Oil be good
When looking for nourishing skincare products, it’s not only the type of oil or butter you plump for which matters – but the quality too. Jean Glen of Skinvelop Skincare explains.
When buying skincare, we generally tend to opt for an emulsion or lotion, because they are easy and convenient to use. As far as vitamin-packed virgin oils go, we tend to only use them to dress our salads!
But unrefined virgin oils have so many amazing benefits to offer the skin and are well worth incorporating into your daily skincare regime.
If you have oily, spot-prone skin, there are certain oils that should be avoided because of their comedogenic (pore-clogging) properties. These include wheatgerm and soyabean. However, certain oils, such as the wonderfully healing rosehip, blackcurrant or borage, contain lighter linoleic fatty acids and are perfect for using on oily skin types. These lightly textured oils can work wonders on the skin, helping to even out skin tone – and reduce acne scarring as an added bonus.
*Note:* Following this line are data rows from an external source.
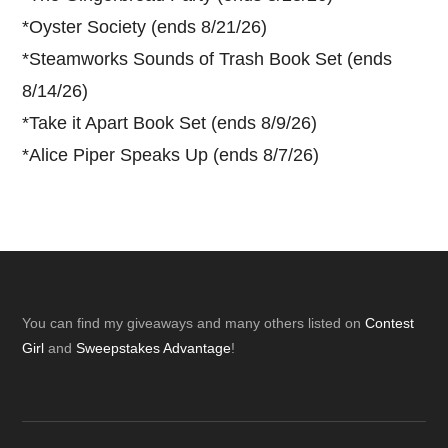
*
Oyster Society (ends 8/21/26)
*
Steamworks Sounds of Trash Book Set (ends
8/14/26)
*
Take it Apart Book Set (ends 8/9/26)
*
Alice Piper Speaks Up (ends 8/7/26)
Footer
You can find my giveaways and many others listed on
Contest
Girl
and
Sweepstakes Advantage
!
Dry skin, as you can imagine, responds well to oils and butters and can cope quite easily with the richer and heavier oleic fatty acids (omega 9). The richest source of these is olive oil, however camellia, avocado and borage oils also contain oleic acid in varying amounts. These rich velvety oils help with the promotion of cell regeneration and are your one-stop anti-aging shop!
Where does that leave normal skin? Can it too benefit from oil? The answer is yes! Normal skin can enjoy the best from the previous categories, a lighter linoleic oil such as borage in summer, and something richer offering more environmental protection, such as shea butter or virgin coconut oil, for those harsher winter months.
No matter what skin type, there's a beautiful plant based oil or butter out there for you and the fun is in experimenting and blending to suit your preference. Here are some suggestions to get you started.
Mineral oil (paraffinum liquidum), is a cheap petrolatum derivative found in baby oil. Cosmetically, it has a reputation for blocking pores and has no therapeutic value other than leaving skin temporarily soft. Studies have found it may be the cause of certain respiratory and hormonal problems and yet 98% of US skincare products contains this substance. Avoid it!